◆ DATA RECORDS

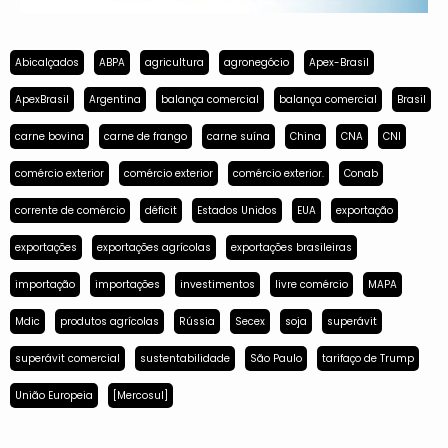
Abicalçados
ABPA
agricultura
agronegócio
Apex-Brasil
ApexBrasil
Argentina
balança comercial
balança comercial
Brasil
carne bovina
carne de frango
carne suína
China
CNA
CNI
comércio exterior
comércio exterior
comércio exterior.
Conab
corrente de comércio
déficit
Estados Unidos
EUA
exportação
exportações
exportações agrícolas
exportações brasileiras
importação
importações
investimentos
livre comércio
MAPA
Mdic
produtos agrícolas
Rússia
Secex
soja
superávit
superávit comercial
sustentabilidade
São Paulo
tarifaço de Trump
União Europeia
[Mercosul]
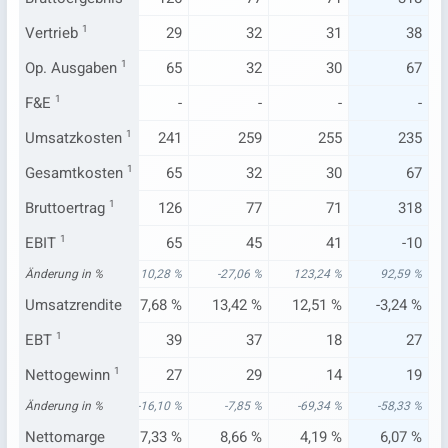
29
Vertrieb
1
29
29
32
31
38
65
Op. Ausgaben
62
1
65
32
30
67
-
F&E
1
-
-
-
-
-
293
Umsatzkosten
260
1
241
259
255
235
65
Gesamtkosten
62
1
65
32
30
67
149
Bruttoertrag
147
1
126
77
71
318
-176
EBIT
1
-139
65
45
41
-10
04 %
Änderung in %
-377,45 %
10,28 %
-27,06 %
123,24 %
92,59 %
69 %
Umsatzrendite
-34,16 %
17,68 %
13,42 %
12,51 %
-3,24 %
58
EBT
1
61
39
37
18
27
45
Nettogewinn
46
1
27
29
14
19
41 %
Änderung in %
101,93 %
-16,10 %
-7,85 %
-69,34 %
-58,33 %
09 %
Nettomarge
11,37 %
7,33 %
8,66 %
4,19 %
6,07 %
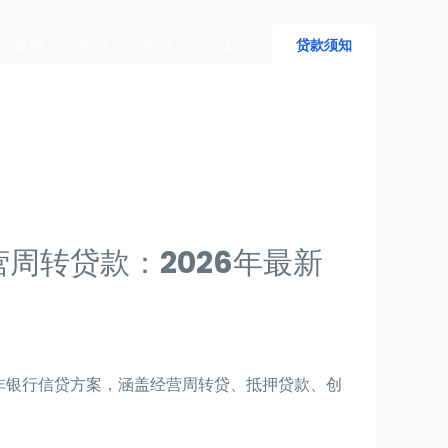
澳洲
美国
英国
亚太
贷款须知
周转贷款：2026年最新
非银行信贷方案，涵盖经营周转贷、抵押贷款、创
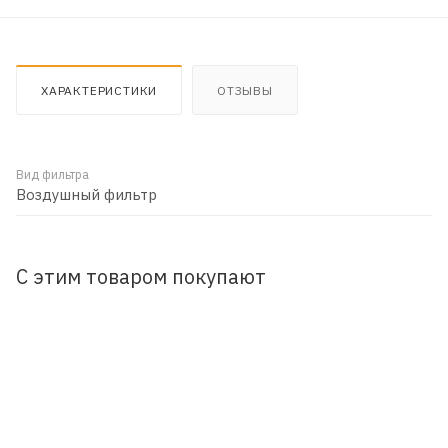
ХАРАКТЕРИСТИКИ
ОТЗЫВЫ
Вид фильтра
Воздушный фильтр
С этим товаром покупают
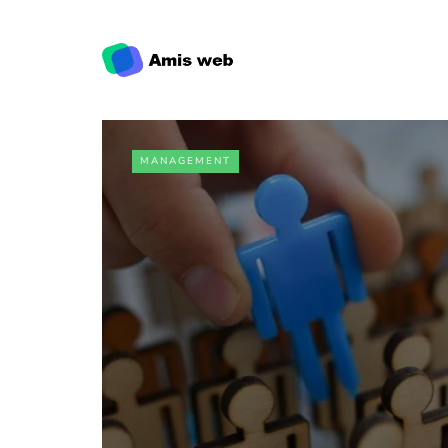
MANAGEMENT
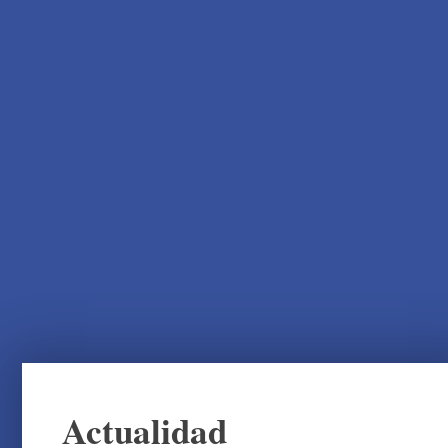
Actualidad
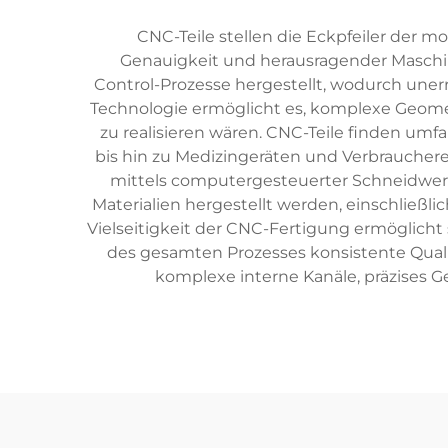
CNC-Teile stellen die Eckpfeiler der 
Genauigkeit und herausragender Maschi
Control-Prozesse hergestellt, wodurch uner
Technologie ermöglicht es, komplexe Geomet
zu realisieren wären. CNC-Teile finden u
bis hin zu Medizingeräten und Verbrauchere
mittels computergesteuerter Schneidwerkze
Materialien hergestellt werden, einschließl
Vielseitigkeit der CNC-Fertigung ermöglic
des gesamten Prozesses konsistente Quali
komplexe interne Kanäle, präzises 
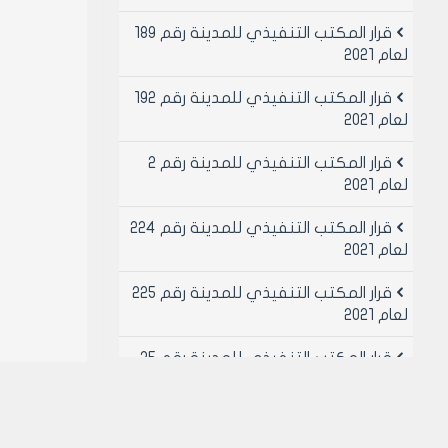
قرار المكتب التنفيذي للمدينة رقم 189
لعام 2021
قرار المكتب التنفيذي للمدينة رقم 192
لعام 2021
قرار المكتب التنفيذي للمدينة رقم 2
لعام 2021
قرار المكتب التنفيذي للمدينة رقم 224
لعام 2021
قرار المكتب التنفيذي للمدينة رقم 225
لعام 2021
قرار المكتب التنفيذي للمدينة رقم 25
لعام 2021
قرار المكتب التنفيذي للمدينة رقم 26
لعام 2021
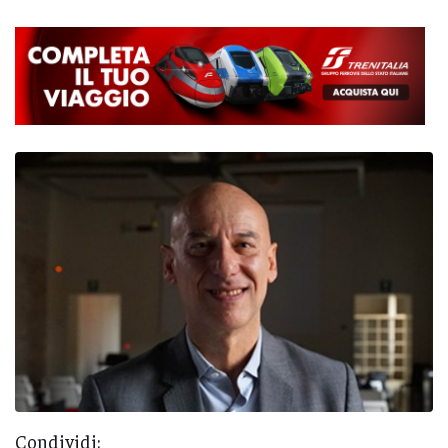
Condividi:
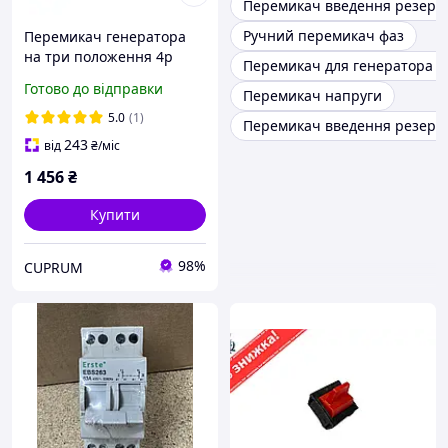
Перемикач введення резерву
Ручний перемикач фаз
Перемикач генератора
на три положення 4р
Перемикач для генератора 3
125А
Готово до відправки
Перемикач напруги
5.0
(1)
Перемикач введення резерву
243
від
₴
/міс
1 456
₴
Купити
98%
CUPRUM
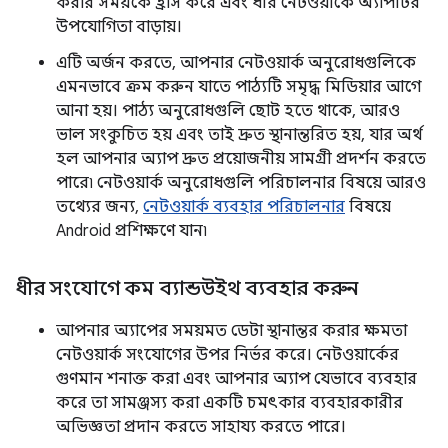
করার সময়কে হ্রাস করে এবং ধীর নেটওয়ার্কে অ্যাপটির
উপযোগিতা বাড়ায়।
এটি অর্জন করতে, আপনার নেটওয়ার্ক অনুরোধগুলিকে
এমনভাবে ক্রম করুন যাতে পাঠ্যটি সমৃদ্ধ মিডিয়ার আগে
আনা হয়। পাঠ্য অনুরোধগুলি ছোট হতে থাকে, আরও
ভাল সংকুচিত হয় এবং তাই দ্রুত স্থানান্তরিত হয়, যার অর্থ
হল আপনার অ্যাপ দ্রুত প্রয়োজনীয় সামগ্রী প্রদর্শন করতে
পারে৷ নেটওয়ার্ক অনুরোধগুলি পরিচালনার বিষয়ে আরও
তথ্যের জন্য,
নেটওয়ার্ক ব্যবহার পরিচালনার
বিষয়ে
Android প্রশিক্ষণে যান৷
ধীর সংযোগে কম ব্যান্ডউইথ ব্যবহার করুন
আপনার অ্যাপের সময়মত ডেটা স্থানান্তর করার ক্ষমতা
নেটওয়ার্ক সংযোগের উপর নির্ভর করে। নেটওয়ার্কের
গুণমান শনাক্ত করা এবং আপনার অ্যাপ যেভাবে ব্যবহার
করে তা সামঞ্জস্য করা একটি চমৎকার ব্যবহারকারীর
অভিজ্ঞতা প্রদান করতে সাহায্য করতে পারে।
* * *
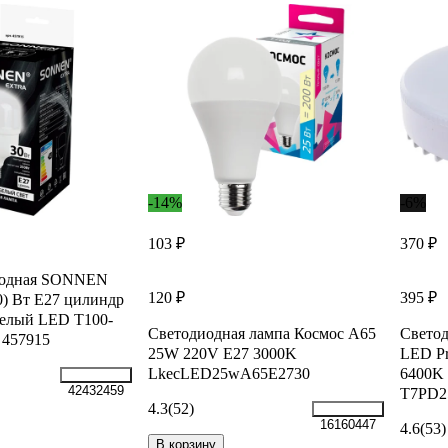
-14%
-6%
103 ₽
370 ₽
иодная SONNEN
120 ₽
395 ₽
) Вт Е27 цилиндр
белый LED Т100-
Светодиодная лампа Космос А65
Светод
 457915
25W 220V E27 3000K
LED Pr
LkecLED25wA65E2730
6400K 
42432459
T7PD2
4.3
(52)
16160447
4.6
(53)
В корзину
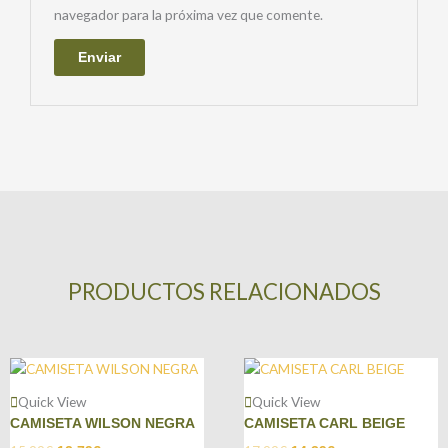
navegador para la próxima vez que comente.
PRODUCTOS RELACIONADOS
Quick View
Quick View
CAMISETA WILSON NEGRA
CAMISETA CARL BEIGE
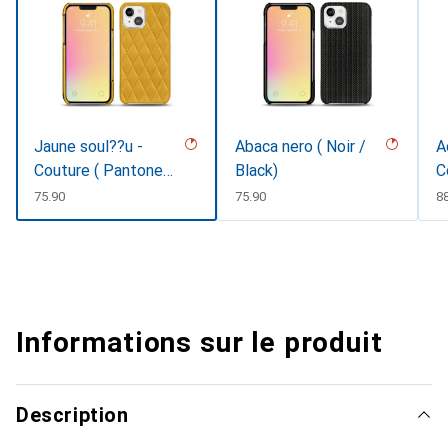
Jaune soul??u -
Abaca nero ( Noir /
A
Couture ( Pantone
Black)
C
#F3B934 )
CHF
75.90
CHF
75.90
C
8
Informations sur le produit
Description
* * *
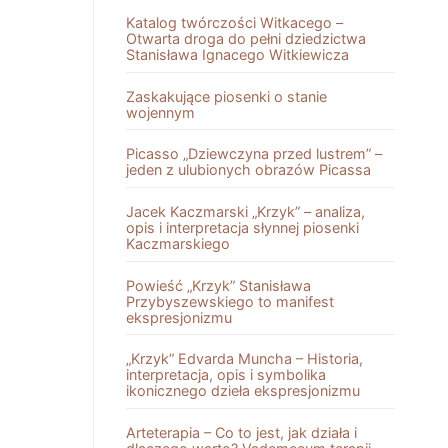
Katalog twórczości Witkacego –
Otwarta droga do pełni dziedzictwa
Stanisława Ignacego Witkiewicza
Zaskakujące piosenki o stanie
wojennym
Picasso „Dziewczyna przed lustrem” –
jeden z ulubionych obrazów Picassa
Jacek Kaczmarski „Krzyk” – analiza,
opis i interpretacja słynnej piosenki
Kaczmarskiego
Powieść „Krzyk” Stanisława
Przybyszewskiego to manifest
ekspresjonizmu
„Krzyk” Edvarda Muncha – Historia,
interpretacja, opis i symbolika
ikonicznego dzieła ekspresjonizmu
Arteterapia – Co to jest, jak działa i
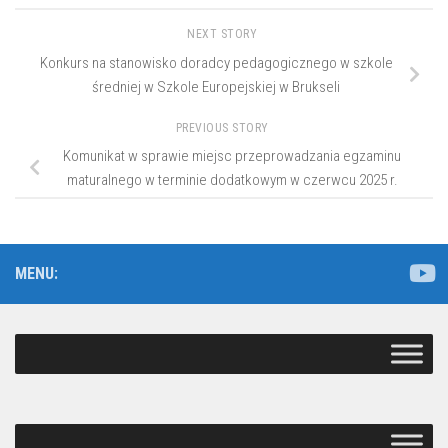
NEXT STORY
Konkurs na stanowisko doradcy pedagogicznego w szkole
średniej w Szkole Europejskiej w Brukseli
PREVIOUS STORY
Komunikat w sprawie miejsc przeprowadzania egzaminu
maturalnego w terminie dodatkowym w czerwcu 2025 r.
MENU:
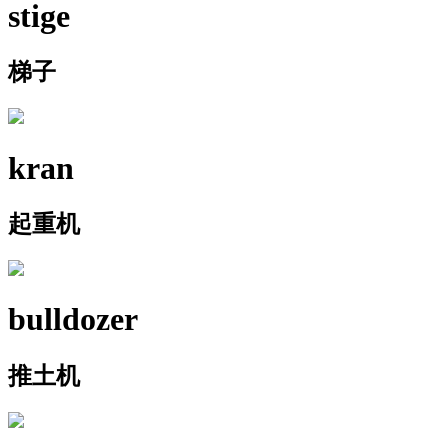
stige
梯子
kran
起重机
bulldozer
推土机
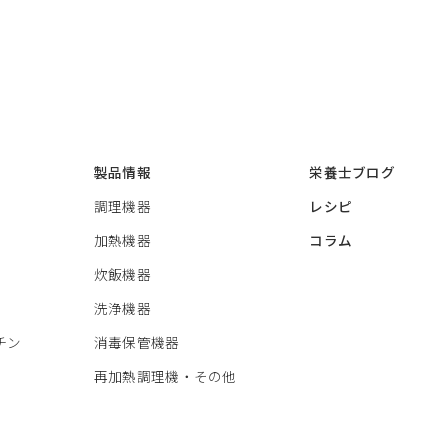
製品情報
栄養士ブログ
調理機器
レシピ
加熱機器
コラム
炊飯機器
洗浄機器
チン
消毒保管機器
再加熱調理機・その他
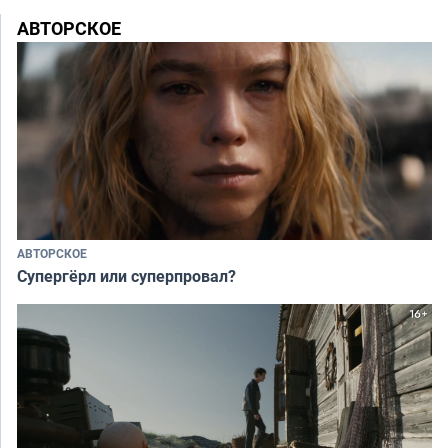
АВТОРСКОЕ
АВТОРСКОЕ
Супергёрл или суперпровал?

◆ WHAT YOU HAVE TO DO
Look for the word "komplexe" in the listing above, and copy every line where you find it.

◆ RESPONSE TO THIS TASK
Technologie ermöglicht es, komplexe Geomet
komplexe interne Kanäle, präzises 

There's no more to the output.